The wet sand area between the high and low water points that the tidal action covers each day. It is here where the basis of the access to the water is derived. Normally this land is owned by the person who owns the property fronting the sea. Initially these were taken to be the property of State.
History and Meaning of Tide Lands
Tide lands refer to the area between the high and low water lines that are covered by tidal action every day. It is also known as the intertidal zone. Previously, this land was considered to be the property of the state, and access to water was considered a basic right. However, it is now generally owned by the person who owns the property that fronts the sea.
Examples of Tide Lands
- A property owner who wants to develop their land but is legally obligated to maintain public access to the nearby tide lands for fishing and other recreational activities.

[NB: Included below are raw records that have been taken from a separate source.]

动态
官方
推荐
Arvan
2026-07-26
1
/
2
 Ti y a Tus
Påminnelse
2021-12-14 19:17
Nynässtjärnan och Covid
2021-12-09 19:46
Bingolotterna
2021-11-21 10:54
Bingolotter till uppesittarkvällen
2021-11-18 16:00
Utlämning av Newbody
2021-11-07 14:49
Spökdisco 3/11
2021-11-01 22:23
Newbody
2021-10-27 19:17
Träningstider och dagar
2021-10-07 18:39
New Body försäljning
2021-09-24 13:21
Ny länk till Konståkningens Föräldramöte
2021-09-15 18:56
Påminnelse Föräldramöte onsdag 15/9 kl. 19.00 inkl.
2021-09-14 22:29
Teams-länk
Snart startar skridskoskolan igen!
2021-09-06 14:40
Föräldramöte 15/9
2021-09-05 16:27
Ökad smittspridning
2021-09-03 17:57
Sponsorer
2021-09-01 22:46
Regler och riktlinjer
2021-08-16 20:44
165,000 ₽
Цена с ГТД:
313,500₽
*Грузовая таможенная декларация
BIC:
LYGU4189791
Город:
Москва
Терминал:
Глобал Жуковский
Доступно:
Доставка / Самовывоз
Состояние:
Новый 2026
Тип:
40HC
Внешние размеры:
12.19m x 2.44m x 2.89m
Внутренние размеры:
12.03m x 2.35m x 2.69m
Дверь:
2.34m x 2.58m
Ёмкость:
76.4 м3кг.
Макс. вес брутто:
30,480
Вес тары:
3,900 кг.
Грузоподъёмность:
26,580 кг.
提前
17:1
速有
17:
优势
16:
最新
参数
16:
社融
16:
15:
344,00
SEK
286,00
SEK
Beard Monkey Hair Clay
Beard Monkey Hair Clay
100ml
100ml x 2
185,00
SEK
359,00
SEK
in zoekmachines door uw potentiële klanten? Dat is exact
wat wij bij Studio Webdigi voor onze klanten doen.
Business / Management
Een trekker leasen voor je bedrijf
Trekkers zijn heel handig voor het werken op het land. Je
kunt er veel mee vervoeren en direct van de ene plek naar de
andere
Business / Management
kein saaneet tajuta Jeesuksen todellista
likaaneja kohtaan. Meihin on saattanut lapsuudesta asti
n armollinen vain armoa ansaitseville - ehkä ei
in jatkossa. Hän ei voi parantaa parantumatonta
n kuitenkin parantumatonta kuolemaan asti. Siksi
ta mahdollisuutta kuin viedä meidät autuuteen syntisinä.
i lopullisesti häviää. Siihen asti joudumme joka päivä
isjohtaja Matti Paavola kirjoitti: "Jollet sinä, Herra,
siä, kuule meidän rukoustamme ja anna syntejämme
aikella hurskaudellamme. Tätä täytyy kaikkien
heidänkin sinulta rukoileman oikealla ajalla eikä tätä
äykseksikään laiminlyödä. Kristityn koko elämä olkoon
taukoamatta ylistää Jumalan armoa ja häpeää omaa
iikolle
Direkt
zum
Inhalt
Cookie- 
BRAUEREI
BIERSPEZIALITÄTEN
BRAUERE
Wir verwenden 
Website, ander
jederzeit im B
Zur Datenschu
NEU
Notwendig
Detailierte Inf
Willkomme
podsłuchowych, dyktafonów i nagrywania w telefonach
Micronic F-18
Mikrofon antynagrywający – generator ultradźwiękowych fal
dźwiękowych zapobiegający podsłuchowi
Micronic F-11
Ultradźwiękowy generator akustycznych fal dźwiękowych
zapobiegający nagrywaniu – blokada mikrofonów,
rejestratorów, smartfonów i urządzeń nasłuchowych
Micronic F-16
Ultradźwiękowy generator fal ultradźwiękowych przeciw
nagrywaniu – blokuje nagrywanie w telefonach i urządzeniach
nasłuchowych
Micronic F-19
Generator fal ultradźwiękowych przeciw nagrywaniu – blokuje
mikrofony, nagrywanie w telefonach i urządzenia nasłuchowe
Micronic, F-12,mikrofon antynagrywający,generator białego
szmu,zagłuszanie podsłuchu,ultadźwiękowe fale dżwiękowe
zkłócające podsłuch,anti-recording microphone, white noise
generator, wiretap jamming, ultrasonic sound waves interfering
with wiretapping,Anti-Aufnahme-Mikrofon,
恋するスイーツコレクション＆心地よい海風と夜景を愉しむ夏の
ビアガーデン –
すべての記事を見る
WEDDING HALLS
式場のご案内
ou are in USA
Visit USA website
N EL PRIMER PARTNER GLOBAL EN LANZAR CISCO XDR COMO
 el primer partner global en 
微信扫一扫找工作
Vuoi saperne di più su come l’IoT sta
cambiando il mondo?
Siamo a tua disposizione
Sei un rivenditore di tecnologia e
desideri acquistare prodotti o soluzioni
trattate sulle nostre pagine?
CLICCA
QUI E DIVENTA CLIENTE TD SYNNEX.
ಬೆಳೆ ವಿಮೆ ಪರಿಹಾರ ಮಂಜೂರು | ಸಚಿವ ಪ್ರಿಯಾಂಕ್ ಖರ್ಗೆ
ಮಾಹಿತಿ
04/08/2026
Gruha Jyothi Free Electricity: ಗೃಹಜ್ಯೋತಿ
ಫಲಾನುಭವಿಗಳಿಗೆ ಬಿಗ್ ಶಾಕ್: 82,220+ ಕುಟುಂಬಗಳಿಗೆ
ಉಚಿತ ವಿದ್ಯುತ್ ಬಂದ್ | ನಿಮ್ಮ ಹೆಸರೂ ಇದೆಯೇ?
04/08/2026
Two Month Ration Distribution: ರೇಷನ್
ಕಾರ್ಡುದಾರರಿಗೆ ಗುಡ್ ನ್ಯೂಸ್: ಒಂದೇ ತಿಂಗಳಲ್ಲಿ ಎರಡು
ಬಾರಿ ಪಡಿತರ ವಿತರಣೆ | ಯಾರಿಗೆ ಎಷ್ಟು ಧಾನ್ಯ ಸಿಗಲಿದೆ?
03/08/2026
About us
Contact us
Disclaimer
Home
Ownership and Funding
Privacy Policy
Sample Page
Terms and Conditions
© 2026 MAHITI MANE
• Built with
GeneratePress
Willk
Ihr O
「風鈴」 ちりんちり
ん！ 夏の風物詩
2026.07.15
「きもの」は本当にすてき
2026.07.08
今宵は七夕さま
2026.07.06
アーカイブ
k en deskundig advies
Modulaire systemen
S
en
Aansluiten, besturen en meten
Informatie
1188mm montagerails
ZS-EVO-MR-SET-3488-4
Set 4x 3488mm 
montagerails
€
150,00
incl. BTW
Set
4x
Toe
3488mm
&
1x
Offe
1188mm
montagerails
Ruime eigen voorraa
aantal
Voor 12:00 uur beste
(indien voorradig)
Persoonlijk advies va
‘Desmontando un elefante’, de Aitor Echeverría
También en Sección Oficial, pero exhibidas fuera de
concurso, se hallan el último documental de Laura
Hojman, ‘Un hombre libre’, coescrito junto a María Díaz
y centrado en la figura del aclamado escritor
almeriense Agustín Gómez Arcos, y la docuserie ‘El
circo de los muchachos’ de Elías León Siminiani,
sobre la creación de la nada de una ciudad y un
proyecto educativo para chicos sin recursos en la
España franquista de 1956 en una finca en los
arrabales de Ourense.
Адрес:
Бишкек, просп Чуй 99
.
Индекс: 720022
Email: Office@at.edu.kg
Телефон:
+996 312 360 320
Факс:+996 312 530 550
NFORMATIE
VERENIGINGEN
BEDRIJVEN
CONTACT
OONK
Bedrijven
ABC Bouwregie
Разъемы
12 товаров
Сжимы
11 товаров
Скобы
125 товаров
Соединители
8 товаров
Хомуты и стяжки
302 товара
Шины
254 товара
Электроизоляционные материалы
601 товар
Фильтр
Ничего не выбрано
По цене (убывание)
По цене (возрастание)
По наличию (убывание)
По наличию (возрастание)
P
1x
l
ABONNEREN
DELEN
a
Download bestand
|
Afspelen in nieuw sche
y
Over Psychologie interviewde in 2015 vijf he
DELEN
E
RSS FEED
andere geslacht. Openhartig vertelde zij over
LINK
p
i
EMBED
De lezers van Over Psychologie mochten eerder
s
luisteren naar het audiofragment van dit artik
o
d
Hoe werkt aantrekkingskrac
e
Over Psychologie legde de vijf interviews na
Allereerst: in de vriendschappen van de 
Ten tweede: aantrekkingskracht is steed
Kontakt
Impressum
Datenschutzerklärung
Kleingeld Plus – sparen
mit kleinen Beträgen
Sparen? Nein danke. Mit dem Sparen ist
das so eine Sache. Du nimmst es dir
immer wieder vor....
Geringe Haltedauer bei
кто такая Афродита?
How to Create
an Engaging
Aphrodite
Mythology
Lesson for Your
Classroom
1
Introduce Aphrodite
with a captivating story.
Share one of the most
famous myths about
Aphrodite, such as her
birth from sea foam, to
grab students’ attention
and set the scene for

- A court case involving a dispute about the ownership of tidal lands and the rights of the public to access them.
- The development of a marina or pier that requires dredging and excavating of tidal lands to accommodate boats.
Legal Terms Similar to Tide Lands
- Riparian Rights: The rights of a landowner whose property borders a river or stream.
- Water Rights: The legal rights of a person or entity to use water from a river, stream, or other source.
- Easement: The legal right to use someone else's land for a specific purpose, such as crossing it to access a body of water.